Growth Plate Closure Surgery: What You Need to Know
Growth plate closure surgery, also known as epiphysiodesis, is a common orthopedic procedure used to address leg length discrepancies in children, and adolescents. This surgery involves intentionally closing the growth plate (physis) in one leg to prevent further growth, allowing the shorter leg to catch up in length. It is typically recommended for patients with significant differences in limb length that could lead to long-term mobility issues or pain.
When Is Growth Plate Closure Surgery Recommended?
This procedure is most effective for individuals whose skeletal growth is not yet complete. According to the American Academy of Orthopaedic Surgeons (AAOS), it is often considered for leg length differences of 2 centimeters or more. Common indications include:
- Congenital limb length discrepancies
Doctors typically perform this surgery between the ages of 10 and 15, as the growth plates close naturally around 18-20 years old. Timing is critical to ensure the procedure achieves the desired balance without restricting future growth entirely.
The Surgical Process
Growth plate closure surgery is usually an outpatient procedure. The surgeon makes small incisions near the affected growth plate and uses a technique called “percutaneous epiphysiodesis” to stop growth. This may involve drilling holes in the growth plate or using a metal staple to block growth. The choice of method depends on the patient’s age, the severity of the discrepancy, and the surgeon’s expertise.
Recovery typically involves a short period of limited activity, followed by physical therapy to restore strength and mobility. Most patients can return to normal activities within a few weeks, though full results may take several months as the bones adjust.

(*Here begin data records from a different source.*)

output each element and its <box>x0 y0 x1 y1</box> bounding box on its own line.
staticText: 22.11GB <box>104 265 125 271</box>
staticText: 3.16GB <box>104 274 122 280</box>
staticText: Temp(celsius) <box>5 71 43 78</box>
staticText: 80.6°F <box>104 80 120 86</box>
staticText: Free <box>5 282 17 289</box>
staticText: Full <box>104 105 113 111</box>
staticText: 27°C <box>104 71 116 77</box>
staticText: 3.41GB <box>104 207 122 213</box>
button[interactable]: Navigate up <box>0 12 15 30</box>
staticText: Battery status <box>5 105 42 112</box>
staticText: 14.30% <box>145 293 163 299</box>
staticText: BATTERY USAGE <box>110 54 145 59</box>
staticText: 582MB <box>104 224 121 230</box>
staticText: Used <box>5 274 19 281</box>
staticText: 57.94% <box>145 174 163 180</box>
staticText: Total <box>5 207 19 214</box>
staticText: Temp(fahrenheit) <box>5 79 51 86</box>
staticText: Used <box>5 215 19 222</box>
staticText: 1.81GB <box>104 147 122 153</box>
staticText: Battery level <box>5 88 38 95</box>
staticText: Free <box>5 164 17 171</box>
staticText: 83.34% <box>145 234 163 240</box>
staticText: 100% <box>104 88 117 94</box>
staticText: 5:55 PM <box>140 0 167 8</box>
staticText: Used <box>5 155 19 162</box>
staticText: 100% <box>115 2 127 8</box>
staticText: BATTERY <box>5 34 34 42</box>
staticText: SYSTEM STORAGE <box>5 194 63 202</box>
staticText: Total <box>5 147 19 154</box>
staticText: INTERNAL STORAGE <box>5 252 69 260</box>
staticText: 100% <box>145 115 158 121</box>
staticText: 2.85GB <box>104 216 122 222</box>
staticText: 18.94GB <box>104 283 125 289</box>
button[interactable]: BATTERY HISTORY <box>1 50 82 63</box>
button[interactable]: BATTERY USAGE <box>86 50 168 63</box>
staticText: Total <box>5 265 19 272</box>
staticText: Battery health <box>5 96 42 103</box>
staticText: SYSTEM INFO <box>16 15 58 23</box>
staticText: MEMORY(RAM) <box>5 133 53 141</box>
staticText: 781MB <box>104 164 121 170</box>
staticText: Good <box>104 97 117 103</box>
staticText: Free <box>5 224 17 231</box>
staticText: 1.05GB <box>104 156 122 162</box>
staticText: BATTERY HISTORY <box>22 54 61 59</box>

Recovery and Long-Term Outcomes
Post-operative care is crucial for optimal outcomes. Patients are often advised to avoid high-impact activities for several weeks and to follow a structured rehabilitation plan. A 2021 study published in the Journal of Bone and Joint Surgery found that 85% of patients who underwent growth plate closure surgery reported significant improvements in gait and pain reduction within 12 months.

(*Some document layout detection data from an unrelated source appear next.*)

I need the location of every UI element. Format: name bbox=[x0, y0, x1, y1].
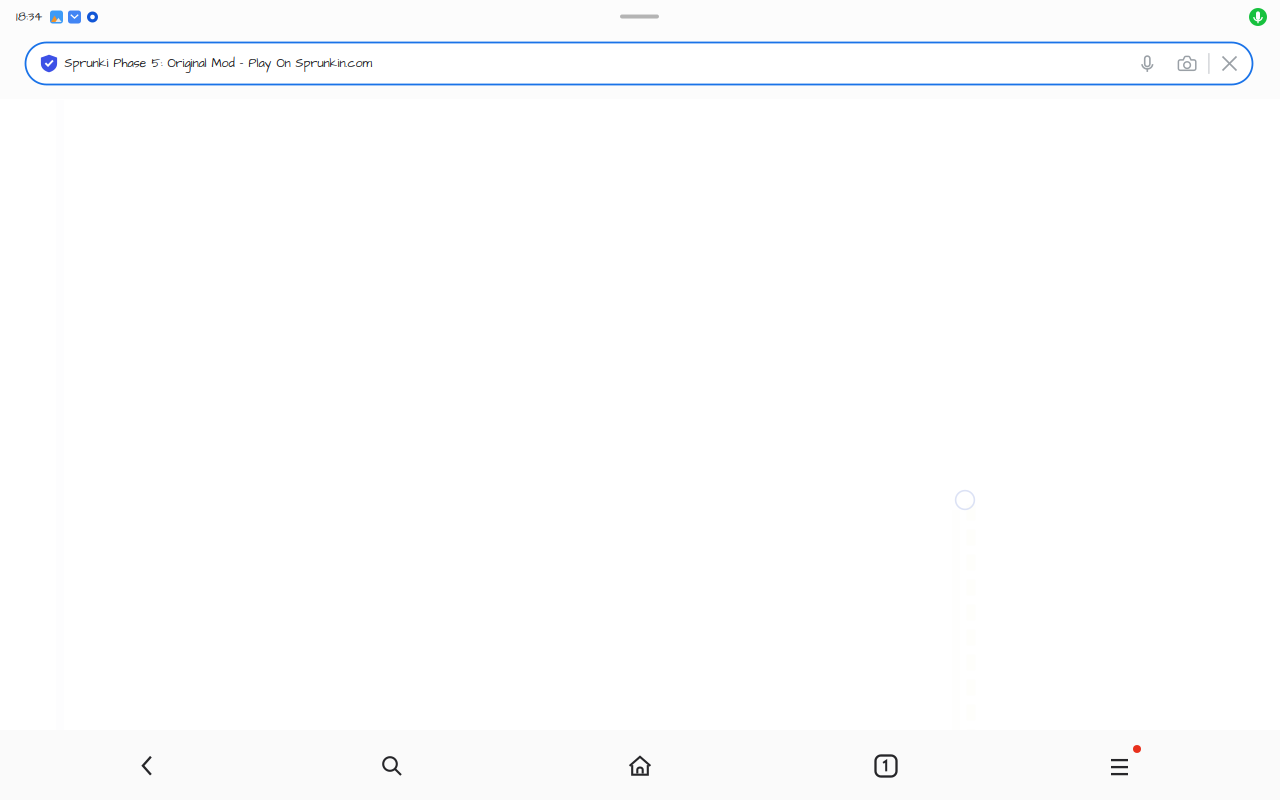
button[interactable]: Sprunki Phase 5: Original Mod - Play On … bbox=[26, 42, 1252, 84]
button[interactable]: Search bbox=[360, 738, 424, 794]
staticText: Sprunki Phase 5: Original Mod - Play On … bbox=[64, 55, 372, 72]
button[interactable]: Menu bbox=[1096, 738, 1160, 794]
button[interactable]: Back bbox=[115, 738, 179, 794]
button[interactable]: Home bbox=[608, 738, 672, 794]
button[interactable]: Tabs bbox=[854, 738, 918, 794]
staticText: 18:34 bbox=[16, 9, 42, 25]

While the procedure is generally safe, potential risks include infection, nerve damage, or incomplete correction of the discrepancy. Close follow-up with an orthopedic specialist is essential to monitor progress and address complications early.
Key Takeaways
- Growth plate closure surgery is used to correct leg length discrepancies in growing children and adolescents.
- The procedure is most effective when performed before the growth plates close naturally.
- Recovery involves physical therapy and careful monitoring to ensure proper bone alignment.
- Long-term outcomes are typically positive, with most patients experiencing improved mobility and reduced pain.
FAQs
What is the ideal age for growth plate closure surgery?
The procedure is typically performed between ages 10 and 15, depending on the patient’s skeletal maturity and the severity of the discrepancy.
How long does recovery take?
Most patients can return to light activities within 2-4 weeks, but full recovery and adjustment may take 6-12 months.
Are there non-surgical alternatives?
For smaller discrepancies, shoe lifts or orthotics may be recommended. However, surgery is often necessary for differences exceeding 2 centimeters.